And here began the epic week-long saga I’d undergo, just to build my first level. Oh, the pain of developing games!

Touching Grass

Let’s start with the easier one. Grass is a very common problem for optimization in games. If done poorly, each of those little blades will consume way too much processing power as the game tries to figure out what’s going on.

The biggest solution to objects like grass is to use a multimesh, essentially pushing the grass onto the GPU rather than the CPU. The GPU, as you may know, is many times more powerful than its computational counterpart. As long as we’re not going to physically interact with the grass (oh boy, what a problem that’d be), we can get away with calling our grass simple graphical flourishes and put it straight onto the GPU.

This leads into another problem: culling. Culling is when your game automatically temporarily removes objects which you can’t see, cutting back on processing power. It is more difficult to cull a multimesh because it’s essentially the GPU instancing a bunch of meshes all at once. If we make all our grass a single multimesh, the game will have to render every single blade even if it’s way off screen.

So, we can use a pretty simple solution: we’ll break all the grass into four areas, each of which takes up the size of the screen. Then we’ll cycle those areas around when we walk, so that we always have grass on-screen.

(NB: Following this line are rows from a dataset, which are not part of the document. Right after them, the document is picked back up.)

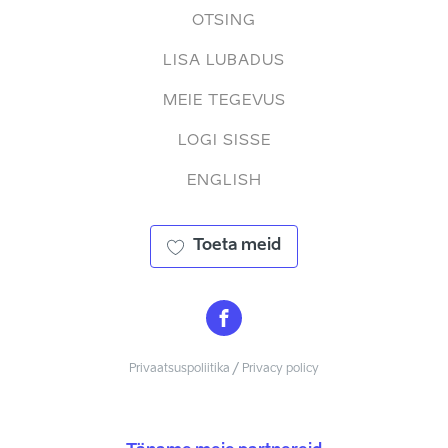
OTSING
LISA LUBADUS
MEIE TEGEVUS
LOGI SISSE
ENGLISH
Toeta meid
Privaatsuspoliitika / Privacy policy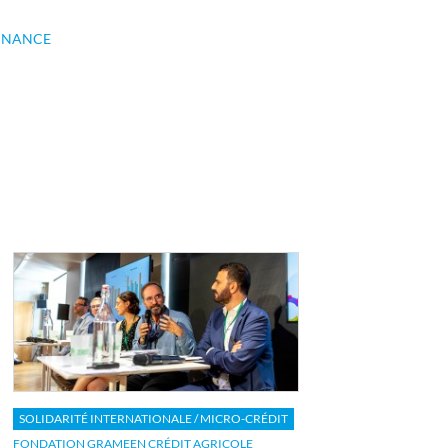
INANCE
SOLIDARITÉ INTERNATIONALE / MICRO-CRÉDIT
FONDATION GRAMEEN CRÉDIT AGRICOLE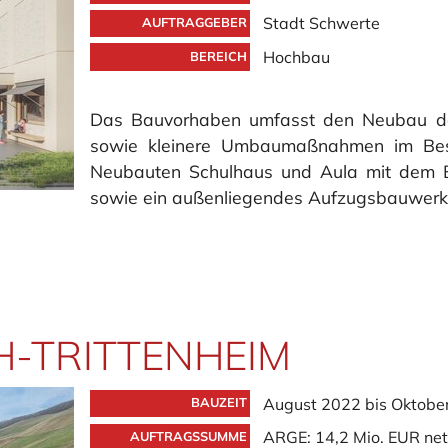
Stadt Schwerte
AUFTRAGGEBER
Hochbau
BEREICH
Das Bauvorhaben umfasst den Neubau de
sowie kleinere Umbaumaßnahmen im Bes
Neubauten Schulhaus und Aula mit dem B
sowie ein außenliegendes Aufzugsbauwerk z
-TRITTENHEIM
August 2022 bis Oktobe
BAUZEIT
ARGE: 14,2 Mio. EUR net
AUFTRAGSSUMME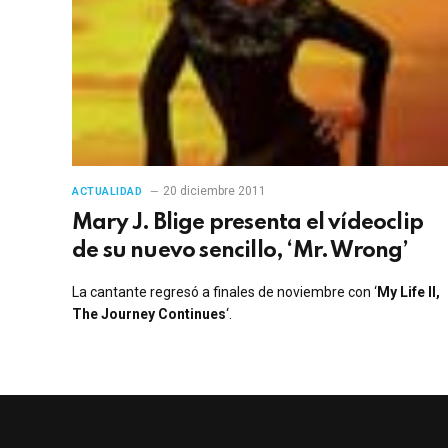
20 diciembre 2011
ACTUALIDAD
Mary J. Blige presenta el vídeoclip
de su nuevo sencillo, ‘Mr. Wrong’
La cantante regresó a finales de noviembre con ‘
My Life II,
The Journey Continues
‘.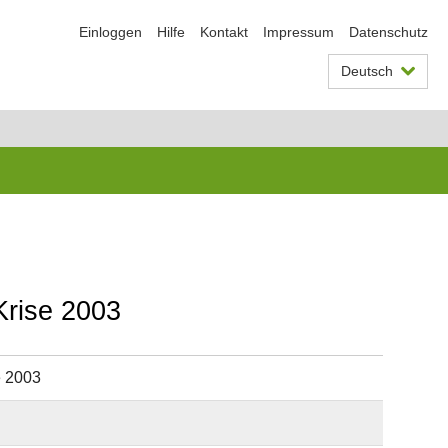
Einloggen
Hilfe
Kontakt
Impressum
Datenschutz
Deutsch
Krise 2003
e 2003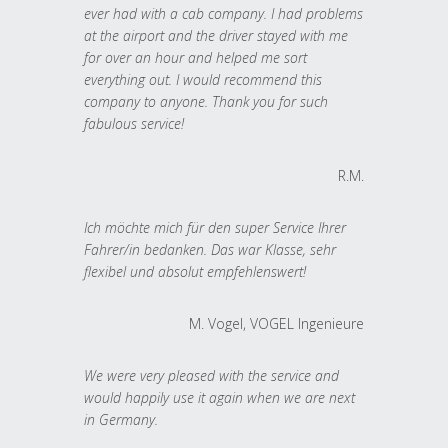
ever had with a cab company. I had problems
at the airport and the driver stayed with me
for over an hour and helped me sort
everything out. I would recommend this
company to anyone. Thank you for such
fabulous service!
R.M.
Ich möchte mich für den super Service Ihrer
Fahrer/in bedanken. Das war Klasse, sehr
flexibel und absolut empfehlenswert!
M. Vogel, VOGEL Ingenieure
We were very pleased with the service and
would happily use it again when we are next
in Germany.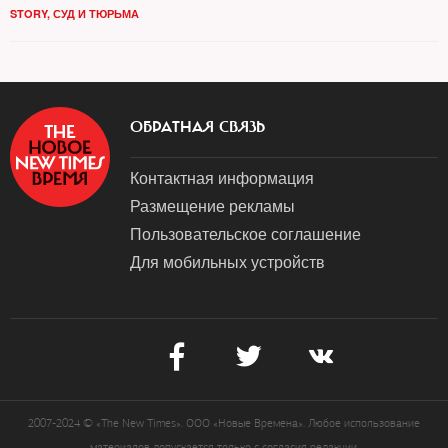
STORY
,
СУД И ТЮРЬМА
ОБРАТНАЯ СВЯЗЬ
Контактная информация
Размещение рекламы
Пользовательское соглашение
Для мобильных устройств
2007-2024 © «The New Times». ООО «Новые Времена». Любое использование
материалов допускается только с согласия редакции.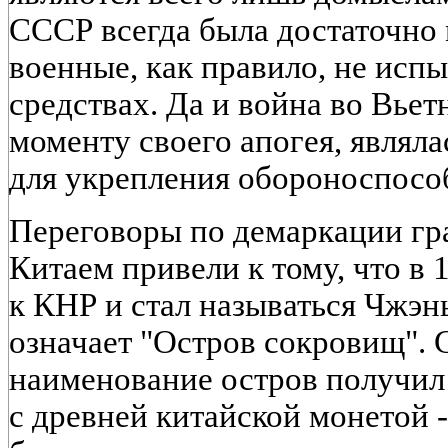
СССР всегда была достаточно
военные, как правило, не исп
средствах. Да и война во Вьет
моменту своего апогея, являл
для укрепления обороноспосо
Переговоры по демаркации г
Китаем привели к тому, что в 
к КНР и стал называться Чжэнь
означает "Остров сокровищ".
наименование остров получил 
с древней китайской монетой -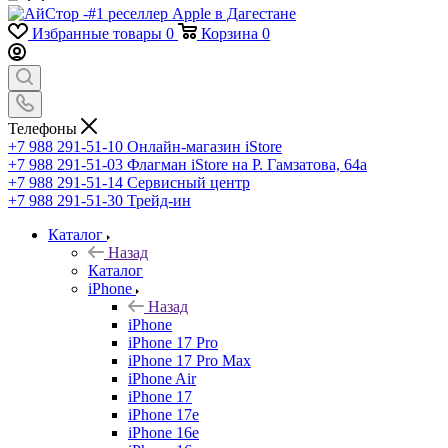
Избранные товары
0
Корзина
0
Телефоны
+7 988 291-51-10
Онлайн-магазин iStore
+7 988 291-51-03
Флагман iStore на Р. Гамзатова, 64а
+7 988 291-51-14
Сервисный центр
+7 988 291-51-30
Трейд-ин
Каталог
Назад
Каталог
iPhone
Назад
iPhone
iPhone 17 Pro
iPhone 17 Pro Max
iPhone Air
iPhone 17
iPhone 17e
iPhone 16e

Finally, we can change the grass itself. Even in a lot of high-quality 3D games, grass meshes are vastly simplified. But here, we’ll take it to the next level. Remember that pixel shader from earlier? It’ll cover up most of the details of the grass itself, so we can literally make our grass out of excessively simple quad meshes without the viewer noticing much of a difference.

So, we’ve got the grass fixed. Now we’ve got the big problem: this is a bullet hell, and it’s gonna need some bullets.

Bullet Hell

Initially, I was doing bullets the “normal” way: I had created a scene (an in-game object) representing a bullet. The scene contained a collision shape (so that the bullet could collide using Godot-engine physics), a mesh (so that it could be visible), and some other miscellaneous nodes such as a VisibilityNotifier so that it could delete when sufficiently off-screen.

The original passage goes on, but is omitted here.